Analyses of alpha and beta diversities in the bacterial communities were carried out with the microeco package79 in R software version 4.2.0 (https://www.r-project.org/)78. We scrutinized differences in alpha diversity indices (observed species, Chao1 index, Shannon diversity index, and phylogenetic diversity; PD), Bray–Curtis dissimilarity, and the relative abundance of gut bacterial taxa among four groups (AB, AN, JB, and JN) using the Kruskal–Wallis test. Dunn's post hoc test was employed for comparison when significant differences emerged.

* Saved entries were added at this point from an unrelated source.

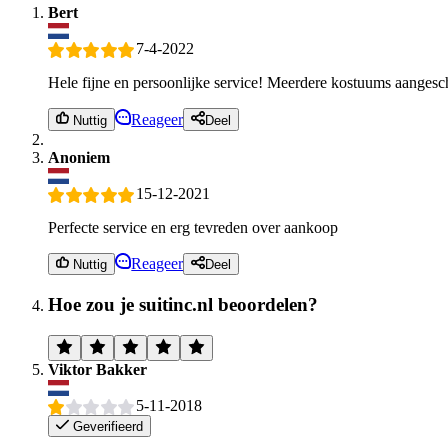
Bert
7-4-2022
Hele fijne en persoonlijke service! Meerdere kostuums aangesch
Reageer
Nuttig
Deel
Anoniem
15-12-2021
Perfecte service en erg tevreden over aankoop
Reageer
Nuttig
Deel
Hoe zou je suitinc.nl beoordelen?
Viktor Bakker
5-11-2018
Geverifieerd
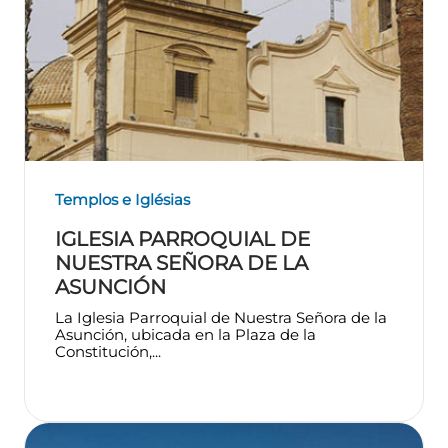
Templos e Iglésias
IGLESIA PARROQUIAL DE
NUESTRA SEÑORA DE LA
ASUNCIÓN
La Iglesia Parroquial de Nuestra Señora de la
Asunción, ubicada en la Plaza de la
Constitución,...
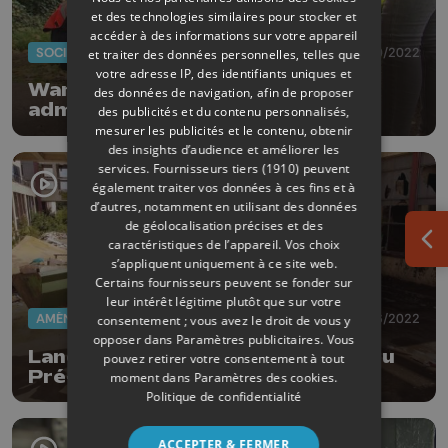
et des technologies similaires pour stocker et
accéder à des informations sur votre appareil
SOCIÉTÉ
10/10/2022
et traiter des données personnelles, telles que
votre adresse IP, des identifiants uniques et
Waremme renforce sa police
des données de navigation, afin de proposer
administrative
des publicités et du contenu personnalisés,
mesurer les publicités et le contenu, obtenir
des insights d’audience et améliorer les
services.
Fournisseurs tiers (1910)
peuvent
également traiter vos données à ces fins et à
d’autres, notamment en utilisant des données
de géolocalisation précises et des
caractéristiques de l’appareil. Vos choix
Ouv
s’appliquent uniquement à ce site web.
Certains fournisseurs peuvent se fonder sur
leur intérêt légitime plutôt que sur votre
AMÉNAGEMENT DU TERRITOIRE
15/06/2022
consentement ; vous avez le droit de vous y
opposer dans
Paramètres publicitaires
. Vous
Lancement du grand nettoyage du
pouvez retirer votre consentement à tout
Pré-Madame à Herstal
moment dans
Paramètres des cookies
.
Politique de confidentialité
ACCEPTER & FERMER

A permutational multivariate analysis of variance (PERMANOVA) was utilized to analyze differences in bacterial community composition, and the results were visualized through principal coordinate analysis (PCoA). For bacterial taxonomic data, we carried out a Hellinger transformation and compared it with a dissimilarity matrix, which was constructed using the Bray–Curtis distance metric.

We conducted a comprehensive correlation analysis among various factors, including food sources (δ13C and δ15N), gut bacterial diversity metrics (observed species, Chao1 index, Shannon index, and PD whole tree), the relative abundances of Firmicutes and Bacteroidetes (the two dominant OTUs in the gut bacterial community), and physiological conditions such as BKA, fat content, and lean body content. The method of choice for this phase was Spearman correlation analysis, and we set the threshold for statistical significance at p < 0.05.

ARRIVE guidelines

Animal experimental procedures and laboratory animal management were conducted with the approval of the Laboratory Animal Ethics Committee of the Kongju National University (KNU_2022-01). The study is performed in accordance with ARRIVE guidelines.